Word for word, restate the lines of the data below between those holding "Individual application: HK$ 480 per head" and "Proceedings", inclusive; pictures do not belong in the copy.

(Page-level text extractions)
# # # #
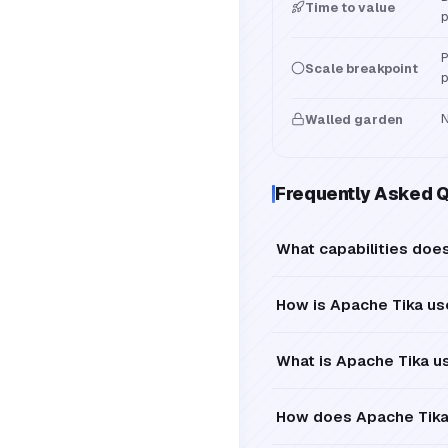
Time to value
p
P
Scale breakpoint
p
N
Walled garden
Frequently Asked 
What capabilities does
How is Apache Tika us
What is Apache Tika u
How does Apache Tika 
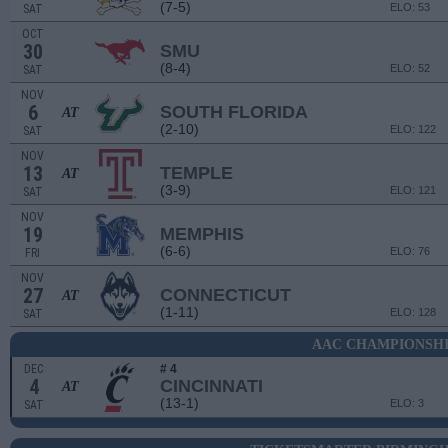
(7-5)
ELO: 53
SAT
OCT
30
SMU
(8-4)
ELO: 52
SAT
NOV
6
SOUTH FLORIDA
AT
(2-10)
ELO: 122
SAT
NOV
13
TEMPLE
AT
(3-9)
ELO: 121
SAT
NOV
19
MEMPHIS
(6-6)
ELO: 76
FRI
NOV
27
CONNECTICUT
AT
(1-11)
ELO: 128
SAT
AAC CHAMPIONSH
DEC
# 4
4
CINCINNATI
AT
(13-1)
ELO: 3
SAT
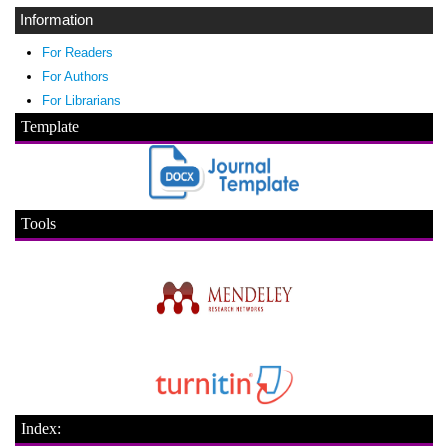
Information
For Readers
For Authors
For Librarians
Template
Tools
Index:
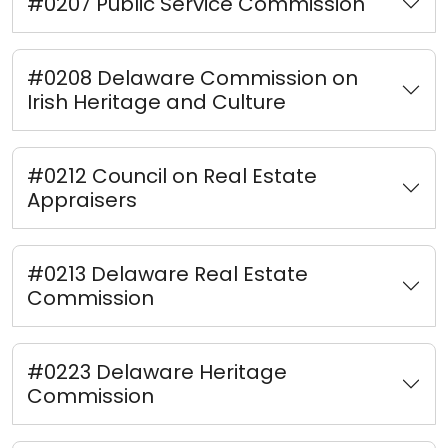
#0207 Public Service Commission
#0208 Delaware Commission on
Irish Heritage and Culture
#0212 Council on Real Estate
Appraisers
#0213 Delaware Real Estate
Commission
#0223 Delaware Heritage
Commission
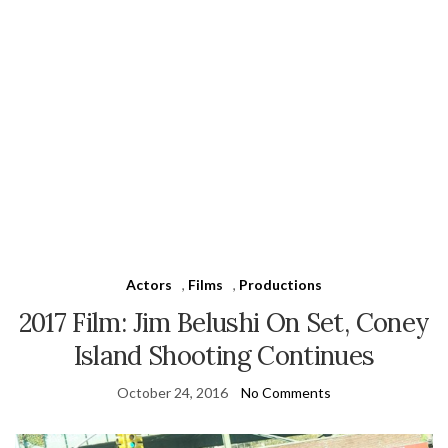
Actors
,
Films
,
Productions
2017 Film: Jim Belushi On Set, Coney
Island Shooting Continues
October 24, 2016
No Comments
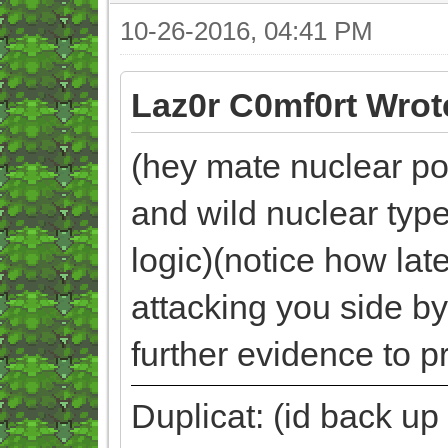
10-26-2016, 04:41 PM
Laz0r C0mf0rt Wrot
(hey mate nuclear pok
and wild nuclear typ
logic)(notice how la
attacking you side by
further evidence to p
Duplicat: (id back up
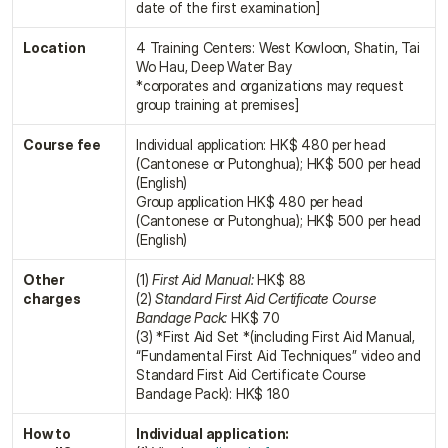
date of the first examination]
Location
4 Training Centers: West Kowloon, Shatin, Tai 
Wo Hau, Deep Water Bay
*corporates and organizations may request 
group training at premises]
Course fee
Individual application: HK$ 480 per head 
(Cantonese or Putonghua); HK$ 500 per head 
(English)
Group application HK$ 480 per head 
(Cantonese or Putonghua); HK$ 500 per head 
(English)
Other 
(1) 
First Aid Manual:
 HK$ 88
charges
(2) 
Standard First Aid Certificate Course 
Bandage Pack:
 HK$ 70
(3) *First Aid Set *(including First Aid Manual, 
“Fundamental First Aid Techniques” video and 
Standard First Aid Certificate Course 
Bandage Pack): HK$ 180
How to 
Individual application:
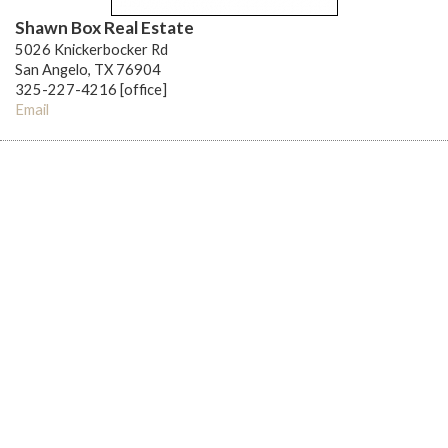
Shawn Box Real Estate
5026 Knickerbocker Rd
San Angelo, TX 76904
325-227-4216 [office]
Email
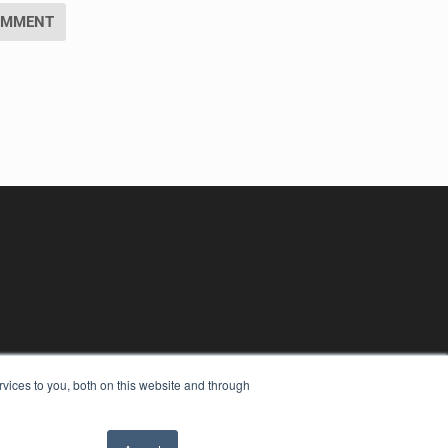
vices to you, both on this website and through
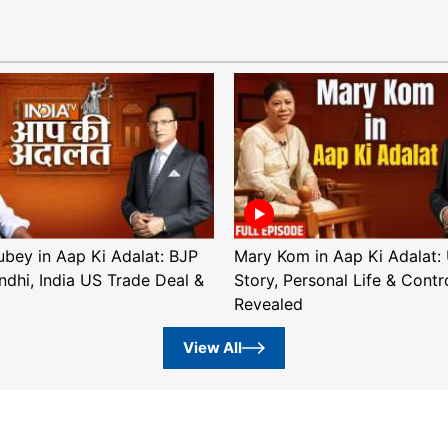
ubey in Aap Ki Adalat: BJP
Mary Kom in Aap Ki Adalat: 
ndhi, India US Trade Deal &
Story, Personal Life & Contr
Revealed
View All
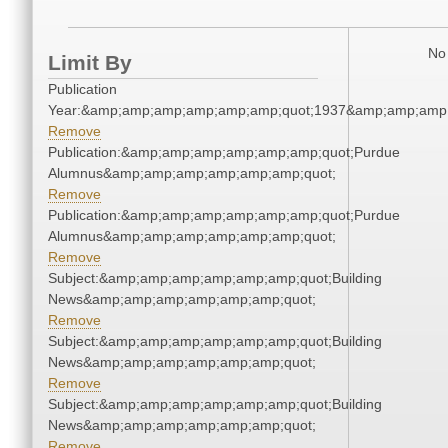
No 
Limit By
Publication
Year:&amp;amp;amp;amp;amp;amp;quot;1937&amp;amp;amp
Remove
Publication:&amp;amp;amp;amp;amp;amp;quot;Purdue
Alumnus&amp;amp;amp;amp;amp;amp;quot;
Remove
Publication:&amp;amp;amp;amp;amp;amp;quot;Purdue
Alumnus&amp;amp;amp;amp;amp;amp;quot;
Remove
Subject:&amp;amp;amp;amp;amp;amp;quot;Building
News&amp;amp;amp;amp;amp;amp;quot;
Remove
Subject:&amp;amp;amp;amp;amp;amp;quot;Building
News&amp;amp;amp;amp;amp;amp;quot;
Remove
Subject:&amp;amp;amp;amp;amp;amp;quot;Building
News&amp;amp;amp;amp;amp;amp;quot;
Remove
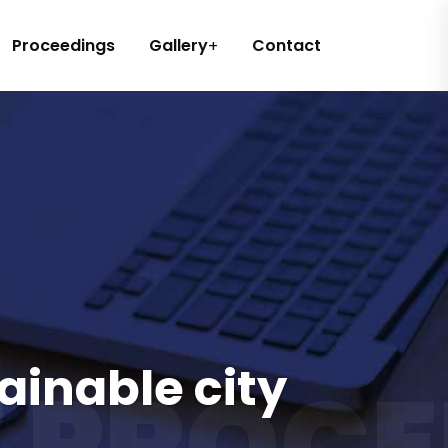
Proceedings
Gallery
Contact
ainable city
 PROCE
# # # #
- [PROBLEM SOLUTION]:
Individual application: HK$ 480 per head 
(Cantonese or Putonghua); HK$ 500 per head 
(English)
Group application HK$ 480 per head 
(Cantonese or Putonghua); HK$ 500 per head 
(English)
Other 
(1) 
First Aid Manual:
 HK$ 88
charges
(2) 
Standard First Aid Certificate Course 
Bandage Pack:
 HK$ 70
(3) *First Aid Set *(including First Aid Manual, 
“Fundamental First Aid Techniques” video and 
Standard First Aid Certificate Course 
Bandage Pack): HK$ 180
How to 
Individual application:
Shawn Box Real Estate
5026 Knickerbocker Rd
San Angelo, TX 76904
325-227-4216 [office]
Email
vices to you, both on this website and through
ubey in Aap Ki Adalat: BJP
Mary Kom in Aap Ki Adalat: 
ndhi, India US Trade Deal &
Story, Personal Life & Contr
Revealed
View All
No 
Limit By
Publication
Year:&amp;amp;amp;amp;amp;amp;quot;1937&amp;amp;amp
Remove
Publication:&amp;amp;amp;amp;amp;amp;quot;Purdue
Alumnus&amp;amp;amp;amp;amp;amp;quot;
Remove
Publication:&amp;amp;amp;amp;amp;amp;quot;Purdue
Alumnus&amp;amp;amp;amp;amp;amp;quot;
Remove
Subject:&amp;amp;amp;amp;amp;amp;quot;Building
News&amp;amp;amp;amp;amp;amp;quot;
Remove
Subject:&amp;amp;amp;amp;amp;amp;quot;Building
News&amp;amp;amp;amp;amp;amp;quot;
Remove
Subject:&amp;amp;amp;amp;amp;amp;quot;Building
News&amp;amp;amp;amp;amp;amp;quot;
Remove
Proceedings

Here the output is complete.